TRY IT
Beneath this line are entries. Copy the range from the line with "opprinnelse, betydning" to the line with "schoolzaken afgehandeld zijn.", ends included, exactly; leave pictures out.

[Opening DATA RECORDS section]

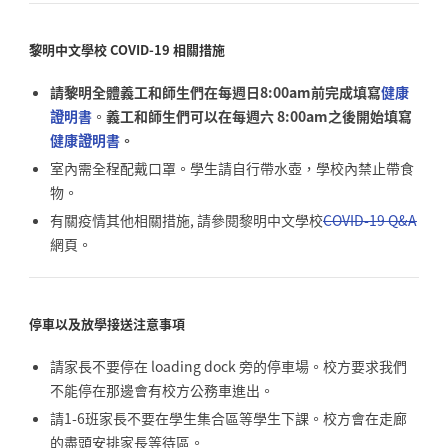
黎明中文學校
COVID-19
相關措施
請黎明全體義工和師生們在每週日8:00am前完成填寫
健康
證明書
。
義工和師生們可以在每週六 8:00am之後開始填寫
健康證明書
。
室內需全程配戴口罩。學生請自行帶水壺，學校內禁止帶食
物。
有關疫情其他相關措施, 請參閱黎明中文學校
COVID-19 Q&A
網頁。
停車以及放學接送注意事項
請家長不要停在 loading dock 旁的停車場。校方要求我們
不能停在那邊會有校方公務車進出。
請1-6班家長不要在學生集合區等學生下課。校方會在走廊
的盡頭安排家長等待區。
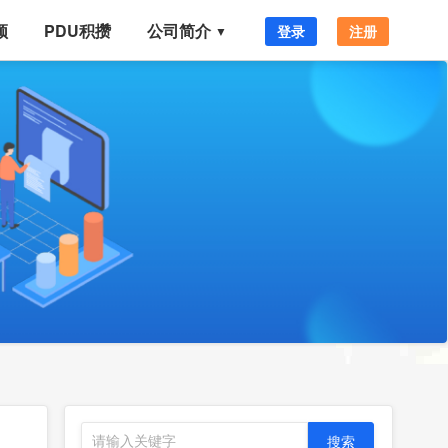
频
PDU积攒
公司简介
登录
注册
▼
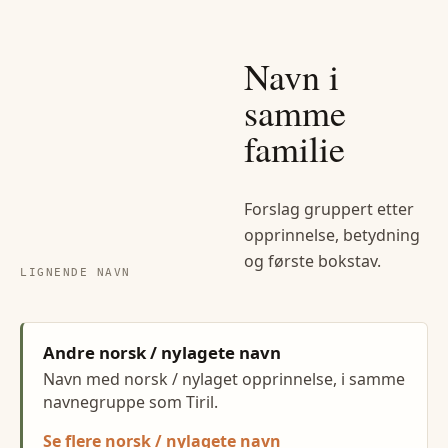
Navn i
samme
familie
Forslag gruppert etter
opprinnelse, betydning
og første bokstav.
LIGNENDE NAVN
Andre norsk / nylagete navn
Navn med norsk / nylaget opprinnelse, i samme
navnegruppe som Tiril.
Se flere norsk / nylagete navn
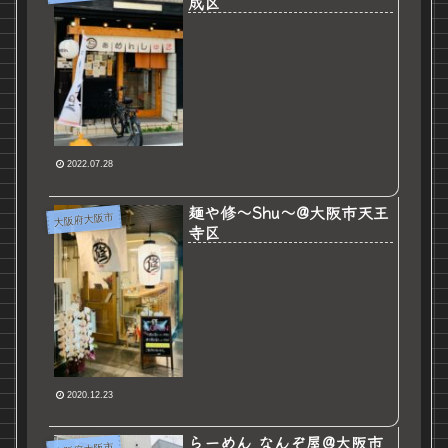
成区
2022.07.28
麺や修〜Shu〜@大阪市天王
大阪府大阪市
寺区
2020.12.23
らーめん なんぞ屋@大阪市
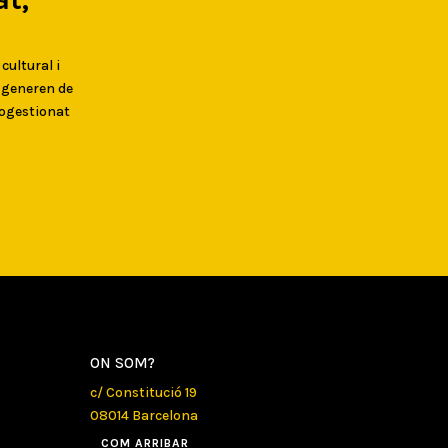
 cultural i
s generen de
togestionat
ON SOM?
c/ Constitució 19
08014 Barcelona
COM ARRIBAR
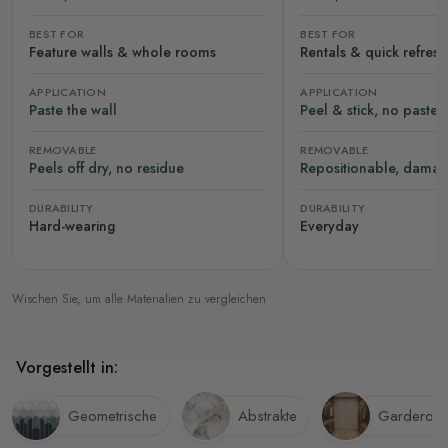
BEST FOR
BEST FOR
Feature walls & whole rooms
Rentals & quick refres
APPLICATION
APPLICATION
Paste the wall
Peel & stick, no paste
REMOVABLE
REMOVABLE
Peels off dry, no residue
Repositionable, damag
DURABILITY
DURABILITY
Hard-wearing
Everyday
Wischen Sie, um alle Materialien zu vergleichen
Vorgestellt in:
Geometrische
Abstrakte
Garderob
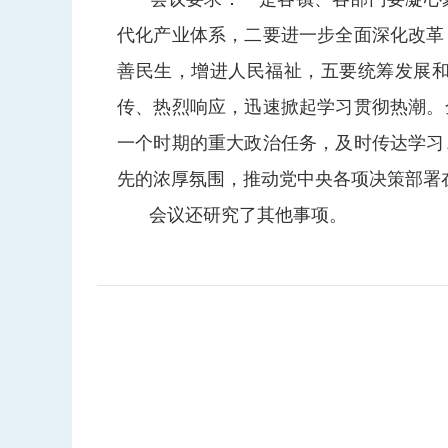
代化产业体系，二要进一步全面深化改革
善民生，增进人民福祉，五要统筹发展
传、热烈响应，迅速掀起学习贯彻热潮。
一个时期的重大政治任务，及时传达学习
先的浓厚氛围，推动党中央各项决策部署
会议还研究了其他事项。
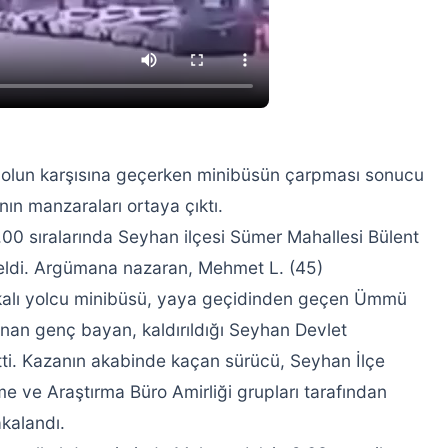
olun karşısına geçerken minibüsün çarpması sonucu
nın manzaraları ortaya çıktı.
00 sıralarında Seyhan ilçesi Sümer Mahallesi Bülent
eldi. Argümana nazaran, Mehmet L. (45)
kalı yolcu minibüsü, yaya geçidinden geçen Ümmü
lanan genç bayan, kaldırıldığı Seyhan Devlet
ti. Kazanın akabinde kaçan sürücü, Seyhan İlçe
 ve Araştırma Büro Amirliği grupları tarafından
kalandı.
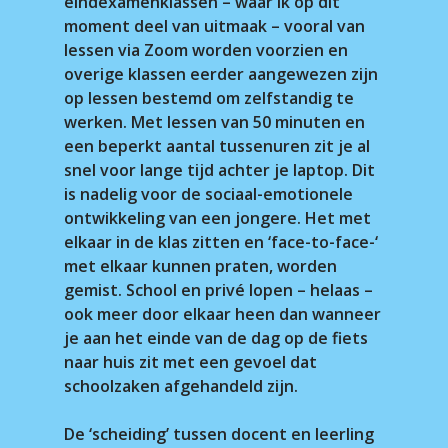
eindexamenklassen – waar ik op dit
moment deel van uitmaak – vooral van
lessen via Zoom worden voorzien en
overige klassen eerder aangewezen zijn
op lessen bestemd om zelfstandig te
werken. Met lessen van 50 minuten en
een beperkt aantal tussenuren zit je al
snel voor lange tijd achter je laptop. Dit
is nadelig voor de sociaal-emotionele
ontwikkeling van een jongere. Het met
elkaar in de klas zitten en ‘face-to-face-‘
met elkaar kunnen praten, worden
gemist. School en privé lopen – helaas –
ook meer door elkaar heen dan wanneer
je aan het einde van de dag op de fiets
naar huis zit met een gevoel dat
schoolzaken afgehandeld zijn.
De ‘scheiding’ tussen docent en leerling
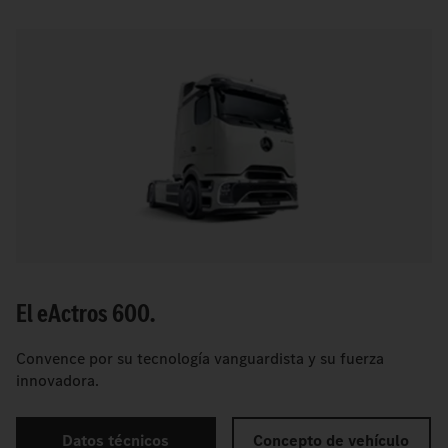
El
e
Actros 600.
Convence por su tecnología vanguardista y su fuerza
innovadora.
Datos técnicos
Concepto de vehículo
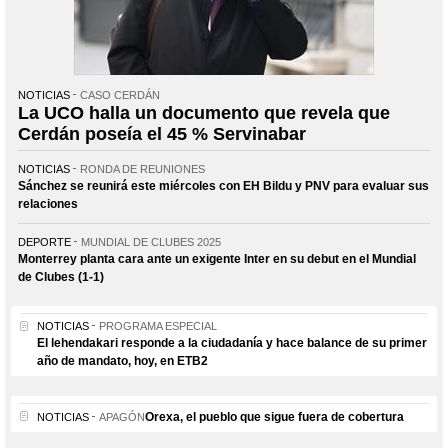
NOTICIAS
CASO CERDÁN
La UCO halla un documento que revela que
Cerdán poseía el 45 % Servinabar
NOTICIAS
RONDA DE REUNIONES
Sánchez se reunirá este miércoles con EH Bildu y PNV para evaluar sus
relaciones
DEPORTE
MUNDIAL DE CLUBES 2025
Monterrey planta cara ante un exigente Inter en su debut en el Mundial
de Clubes (1-1)
NOTICIAS
PROGRAMA ESPECIAL
El lehendakari responde a la ciudadanía y hace balance de su primer
año de mandato, hoy, en ETB2
Orexa, el pueblo que sigue fuera de cobertura
NOTICIAS
APAGÓN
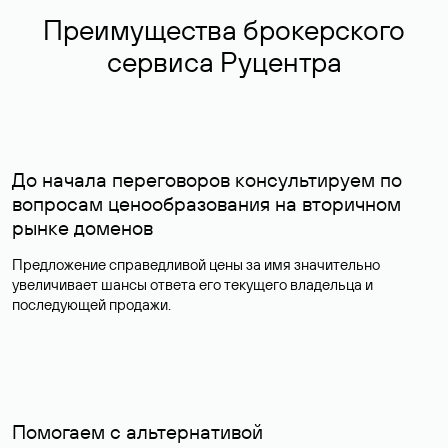
Преимущества брокерского
сервиса Руцентра
До начала переговоров консультируем по
вопросам ценообразования на вторичном
рынке доменов
Предложение справедливой цены за имя значительно
увеличивает шансы ответа его текущего владельца и
последующей продажи.
Помогаем с альтернативой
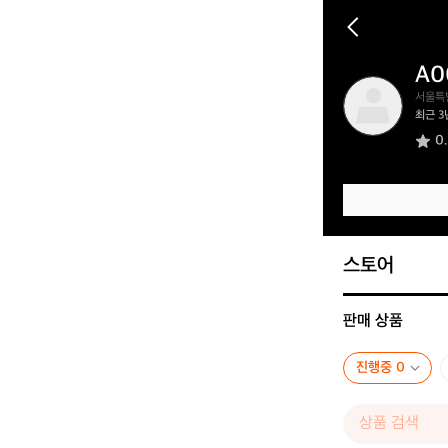
A0
A
서울특
0
최근 3
0
0
6
2
3
5
4
3
스토어
판매 상품
진행중 0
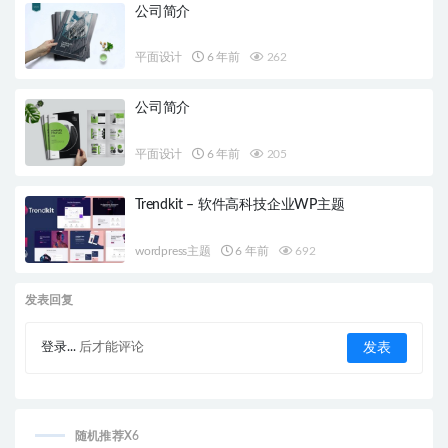
公司简介
平面设计
6 年前
262
公司简介
平面设计
6 年前
205
Trendkit – 软件高科技企业WP主题
wordpress主题
6 年前
692
发表回复
登录...
后才能评论
随机推荐X6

[Closing DATA RECORDS section]

ANSWER AREA
opprinnelse, betydning
og første bokstav.
LIGNENDE NAVN
Andre norsk / nylagete navn
Navn med norsk / nylaget opprinnelse, i samme
navnegruppe som Tiril.
Se flere norsk / nylagete navn
成区
2022.07.28
麺や修〜Shu〜@大阪市天王
大阪府大阪市
寺区
2020.12.23
らーめん なんぞ屋@大阪市
 cultural i
s generen de
togestionat
ON SOM?
c/ Constitució 19
08014 Barcelona
COM ARRIBAR
BEST FOR
BEST FOR
Feature walls & whole rooms
Rentals & quick refres
APPLICATION
APPLICATION
Paste the wall
Peel & stick, no paste
REMOVABLE
REMOVABLE
Peels off dry, no residue
Repositionable, damag
DURABILITY
DURABILITY
Hard-wearing
Everyday
Wischen Sie, um alle Materialien zu vergleichen
Vorgestellt in:
Geometrische
Abstrakte
Garderob
代化产业体系，二要进一步全面深化改革
善民生，增进人民福祉，五要统筹发展
传、热烈响应，迅速掀起学习贯彻热潮。
一个时期的重大政治任务，及时传达学习
先的浓厚氛围，推动党中央各项决策部署
会议还研究了其他事项。
olun karşısına geçerken minibüsün çarpması sonucu
nın manzaraları ortaya çıktı.
00 sıralarında Seyhan ilçesi Sümer Mahallesi Bülent
eldi. Argümana nazaran, Mehmet L. (45)
kalı yolcu minibüsü, yaya geçidinden geçen Ümmü
lanan genç bayan, kaldırıldığı Seyhan Devlet
ti. Kazanın akabinde kaçan sürücü, Seyhan İlçe
 ve Araştırma Büro Amirliği grupları tarafından
kalandı.
eindexamenklassen – waar ik op dit
moment deel van uitmaak – vooral van
lessen via Zoom worden voorzien en
overige klassen eerder aangewezen zijn
op lessen bestemd om zelfstandig te
werken. Met lessen van 50 minuten en
een beperkt aantal tussenuren zit je al
snel voor lange tijd achter je laptop. Dit
is nadelig voor de sociaal-emotionele
ontwikkeling van een jongere. Het met
elkaar in de klas zitten en ‘face-to-face-‘
met elkaar kunnen praten, worden
gemist. School en privé lopen – helaas –
ook meer door elkaar heen dan wanneer
je aan het einde van de dag op de fiets
naar huis zit met een gevoel dat
schoolzaken afgehandeld zijn.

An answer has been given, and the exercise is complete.